True, such tracking using ARGUS would be disrupted whenever a subject disappears from aerial view. For example, pedestrians who travel by subway or bus or walk under foliage, or vehicles entering tunnels, would be harder to track. But even there, datamining large data sets collected over time could probably reveal a lot of things about people’s daily patterns and I would bet could eventually be used to identify a surprisingly large number of them. I expect that ARGUS would be used (if it’s not already) to generate a database consisting of location tracks of moving vehicles or pedestrians beginning in one place and ending in another. Think of them as little strings on a map. Some of these strings would stretch from a person’s home to their work, with stops in between, while others might be fragments, interrupted by a tunnel or other obstruction. But even the fragments, when the dimension of time is added to the equation, could probably be correlated together.
Of course low-lying clouds or fog might also interfere with aerial tracking, though imaging technologies already in existence could probably be deployed to see through them.

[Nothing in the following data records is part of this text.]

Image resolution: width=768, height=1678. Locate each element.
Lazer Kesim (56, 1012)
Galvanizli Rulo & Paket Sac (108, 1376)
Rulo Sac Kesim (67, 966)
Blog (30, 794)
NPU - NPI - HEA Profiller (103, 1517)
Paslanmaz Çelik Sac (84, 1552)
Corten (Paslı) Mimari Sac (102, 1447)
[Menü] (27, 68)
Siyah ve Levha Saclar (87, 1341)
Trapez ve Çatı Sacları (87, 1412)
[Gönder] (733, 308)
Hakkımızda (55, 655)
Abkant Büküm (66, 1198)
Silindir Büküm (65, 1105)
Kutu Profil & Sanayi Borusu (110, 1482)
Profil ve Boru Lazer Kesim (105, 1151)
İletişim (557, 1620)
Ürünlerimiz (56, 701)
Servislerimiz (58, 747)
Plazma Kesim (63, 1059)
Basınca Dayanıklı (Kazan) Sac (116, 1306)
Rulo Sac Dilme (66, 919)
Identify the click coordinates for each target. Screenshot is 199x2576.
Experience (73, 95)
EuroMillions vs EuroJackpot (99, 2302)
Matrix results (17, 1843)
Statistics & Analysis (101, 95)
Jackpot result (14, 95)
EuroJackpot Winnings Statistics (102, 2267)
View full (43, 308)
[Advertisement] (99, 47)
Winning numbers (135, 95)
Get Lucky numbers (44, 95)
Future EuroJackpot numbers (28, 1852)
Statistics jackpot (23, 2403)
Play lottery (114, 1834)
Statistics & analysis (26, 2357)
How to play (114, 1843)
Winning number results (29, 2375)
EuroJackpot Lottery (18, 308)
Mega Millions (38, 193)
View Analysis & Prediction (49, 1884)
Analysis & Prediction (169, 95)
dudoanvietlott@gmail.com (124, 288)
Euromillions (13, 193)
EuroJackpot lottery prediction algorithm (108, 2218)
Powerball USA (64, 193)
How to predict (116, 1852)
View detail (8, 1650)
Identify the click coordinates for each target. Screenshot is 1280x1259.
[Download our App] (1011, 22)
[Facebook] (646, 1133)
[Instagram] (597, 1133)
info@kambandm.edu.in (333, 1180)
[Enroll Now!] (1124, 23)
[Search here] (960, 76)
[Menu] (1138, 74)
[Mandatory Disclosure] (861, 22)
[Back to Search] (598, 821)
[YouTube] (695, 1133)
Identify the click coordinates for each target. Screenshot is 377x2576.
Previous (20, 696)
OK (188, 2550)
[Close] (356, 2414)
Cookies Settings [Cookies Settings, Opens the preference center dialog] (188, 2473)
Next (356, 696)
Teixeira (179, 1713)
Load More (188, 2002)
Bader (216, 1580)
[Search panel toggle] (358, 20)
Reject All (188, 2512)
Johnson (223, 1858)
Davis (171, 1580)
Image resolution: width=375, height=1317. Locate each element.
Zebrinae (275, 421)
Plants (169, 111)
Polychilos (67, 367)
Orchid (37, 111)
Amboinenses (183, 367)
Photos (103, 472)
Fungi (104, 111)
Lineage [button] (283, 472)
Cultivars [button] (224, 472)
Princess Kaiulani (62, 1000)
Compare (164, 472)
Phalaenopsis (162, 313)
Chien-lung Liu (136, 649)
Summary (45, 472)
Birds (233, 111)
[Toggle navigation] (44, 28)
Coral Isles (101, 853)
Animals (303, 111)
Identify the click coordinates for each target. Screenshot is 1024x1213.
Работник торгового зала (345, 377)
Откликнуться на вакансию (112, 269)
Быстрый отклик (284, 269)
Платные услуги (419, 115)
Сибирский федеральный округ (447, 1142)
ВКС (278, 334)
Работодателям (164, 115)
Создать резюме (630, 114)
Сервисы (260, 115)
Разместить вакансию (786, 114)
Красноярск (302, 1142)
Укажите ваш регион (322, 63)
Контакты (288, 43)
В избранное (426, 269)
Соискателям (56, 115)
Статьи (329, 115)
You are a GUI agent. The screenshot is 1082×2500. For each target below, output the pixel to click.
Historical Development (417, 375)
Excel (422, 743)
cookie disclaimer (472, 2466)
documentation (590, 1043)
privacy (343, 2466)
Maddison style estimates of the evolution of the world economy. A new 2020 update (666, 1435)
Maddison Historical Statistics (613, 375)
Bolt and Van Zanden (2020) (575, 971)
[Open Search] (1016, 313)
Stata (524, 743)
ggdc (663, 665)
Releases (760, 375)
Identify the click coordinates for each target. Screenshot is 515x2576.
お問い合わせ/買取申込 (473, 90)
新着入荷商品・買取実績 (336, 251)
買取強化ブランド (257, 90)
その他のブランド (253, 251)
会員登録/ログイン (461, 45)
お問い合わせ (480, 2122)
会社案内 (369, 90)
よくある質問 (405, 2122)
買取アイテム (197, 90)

NOVA was not allowed to show images of the ARGUS censor, and stated that part of the program remained classified, including whether it has yet been deployed. (Though, we know it has been deployed domestically at least once, over Virginia as shown on NOVA. I’m going to assume it has not been deployed domestically in any more routine manner.) But, it is good that the Air Force allowed NOVA to see its capabilities. I’d like to think it’s because as Americans, Air Force officials have respect for our country’s values and democratic processes and don’t want to let such powerful and potentially privacy-invasive tools to be created in secret. It could also be, however, because the Air Force needs private-sector help in figuring out how to analyze the oceans of data the device can collect (5,000 hours of high-def video per day).
Either way, it’s important for the public to be aware of the kinds of
technologies that are out there so that it can
better decide how drones should be regulated.